IV. AESTHETIC DEATH & FINAL SLAP

  1. THE WITCH DIES LIKE A LOONEY TUNES VILLAIN
    She’s torn apart by children she literally farmed like crops, and it’s not as much terrifying as it’s terrifying slapstick.

  2. EVERY SHOT IS MOODY BUT EMPTY
    The aesthetic is Grim IKEA. Beige house. Sad piano. Drawn curtains. Dim lamp. More beige. A closet. More soup. The whole thing looks like it was shot inside a dream journal left out in the rain.

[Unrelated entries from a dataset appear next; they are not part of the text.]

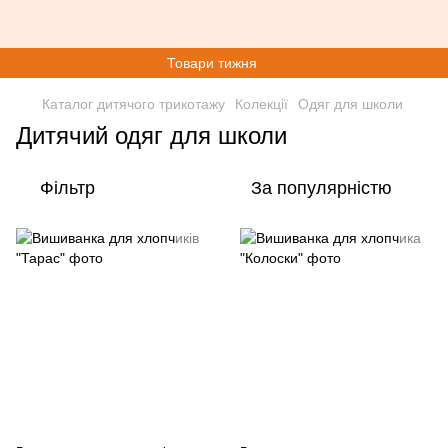
Товари тижня
Каталог дитячого трикотажу
Колекції
Одяг для школи
Дитячий одяг для школи
Фільтр
За популярністю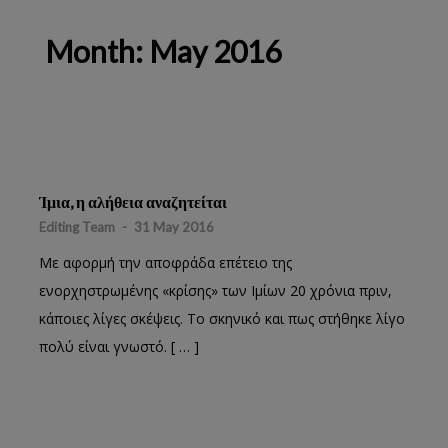
Month:
May 2016
Ίμια, η αλήθεια αναζητείται
Editing Team
-
31 May 2016
Με αφορμή την αποφράδα επέτειο της
ενορχηστρωμένης «κρίσης» των Ιμίων 20 χρόνια πριν,
κάποιες λίγες σκέψεις. Το σκηνικό και πως στήθηκε λίγο
πολύ είναι γνωστό. [ … ]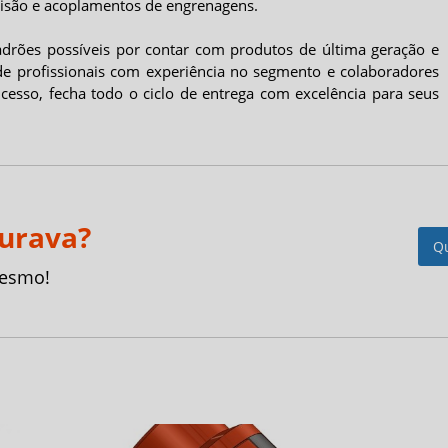
cisão e acoplamentos de engrenagens.
drões possíveis por contar com produtos de última geração e
 de profissionais com experiência no segmento e colaboradores
cesso, fecha todo o ciclo de entrega com excelência para seus
curava?
Q
mesmo!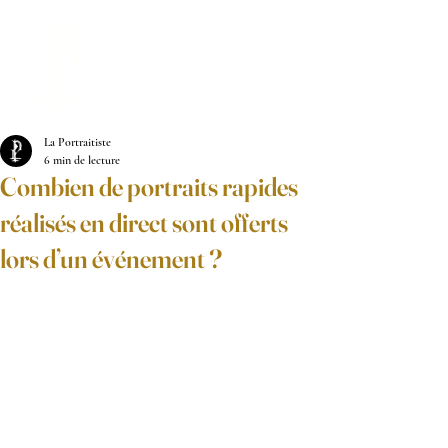
LA PORTRAITISTE
La Portraitiste
6 min de lecture
Combien de portraits rapides
réalisés en direct sont offerts
lors d’un événement ?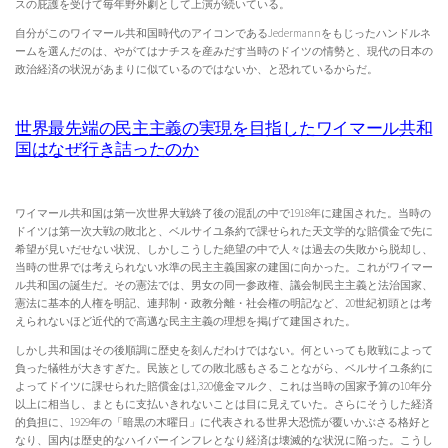
スの庇護を受けて毎年野外劇として上演が続いている。
自分がこのワイマール共和国時代のアイコンであるJedermannをもじったハンドルネ
ームを選んだのは、やがてはナチスを産みだす当時のドイツの情勢と、現代の日本の
政治経済の状況があまりに似ているのではないか、と恐れているからだ。
世界最先端の民主主義の実現を目指したワイマール共和
国はなぜ行き詰ったのか
ワイマール共和国は第一次世界大戦終了後の混乱の中で1918年に建国された。当時の
ドイツは第一次大戦の敗北と、ベルサイユ条約で課せられた天文学的な賠償金で先に
希望が見いだせない状況、しかしこうした絶望の中で人々は過去の失敗から脱却し、
当時の世界では考えられない水準の民主主義国家の建国に向かった。これがワイマー
ル共和国の誕生だ。その憲法では、男女の同一参政権、議会制民主主義と法治国家、
憲法に基本的人権を明記、連邦制・政教分離・社会権の明記など、20世紀初頭とは考
えられないほど近代的で高邁な民主主義の理想を掲げて建国された。
しかし共和国はその後順調に歴史を刻んだわけではない。何といっても敗戦によって
負った犠牲が大きすぎた。民族としての敗北感もさることながら、ベルサイユ条約に
よってドイツに課せられた賠償金は1,320億金マルク、これは当時の国家予算の10年分
以上に相当し、まともに支払いきれないことは目に見えていた。さらにそうした経済
的負担に、1929年の「暗黒の木曜日」に代表される世界大恐慌が覆いかぶさる格好と
なり、国内は歴史的なハイパーインフレとなり経済は壊滅的な状況に陥った。こうし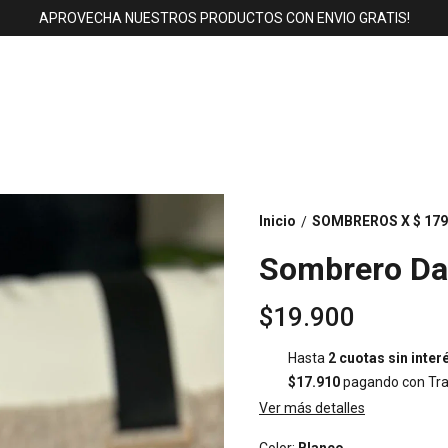
APROVECHA NUESTROS PRODUCTOS CON ENVIO GRATIS!
Inicio
SOMBREROS X $ 179
/
Sombrero Da
$19.900
Hasta
2 cuotas sin inter
$17.910
pagando con Tra
Ver más detalles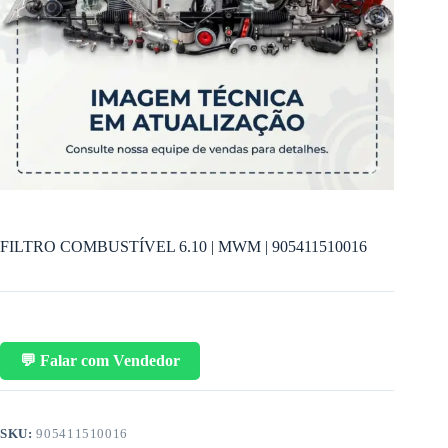
FILTRO COMBUSTÍVEL 6.10 | MWM | 905411510016
💬 Falar com Vendedor
SKU:
905411510016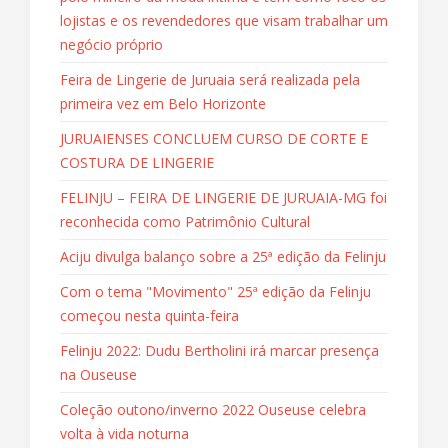
lojistas e os revendedores que visam trabalhar um
negócio próprio
Feira de Lingerie de Juruaia será realizada pela
primeira vez em Belo Horizonte
JURUAIENSES CONCLUEM CURSO DE CORTE E
COSTURA DE LINGERIE
FELINJU – FEIRA DE LINGERIE DE JURUAIA-MG foi
reconhecida como Patrimônio Cultural
Aciju divulga balanço sobre a 25ª edição da Felinju
Com o tema "Movimento" 25ª edição da Felinju
começou nesta quinta-feira
Felinju 2022: Dudu Bertholini irá marcar presença
na Ouseuse
Coleção outono/inverno 2022 Ouseuse celebra
volta à vida noturna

And so, Weapons ($$) wins – not as art, but as a test of critical thinking that most people failed. May the witch feast on their souls next – they were already halfway to broth anyway…

‘A beautiful void. I felt nothing, and wept.’ – The Atlantic, probably.


But from us – zero cicada shells out of ten!

No scares, no stakes, no spellcraft. Just a deeply confused soup witch, a traumatized child with grocery bags, and a town that apparently forgot what ‘mandatory reporting’ is.


PS First off – cicadas don’t even appear in the actual movie, which is a loss, because we had to insert them into the discourse as if they belonged. That’s how deeply this film feels like it should’ve had a cicada metaphor! It’s the kind of film that wants you to think a bug molt on a windowsill means something profound.
PS1 – cicada ratings are it! See below.


Obviously, prompted by this mess, we invented a whole new critical language. It’s earthy, weird and vaguely apocalyptic. It implies molting happened and nothing good came of it.

10 Cicadas – Biblical-level horror. I shed layers. I saw God.

7 Cicadas – Solid emotional molting. Would recommend.

5 Cicadas – Buzzed for a while, then died under a porch light.

2 Cicadas – Confused noises in the trees. Plot unclear.

0 Cicadas – No shell, no bug, just dampness and regret.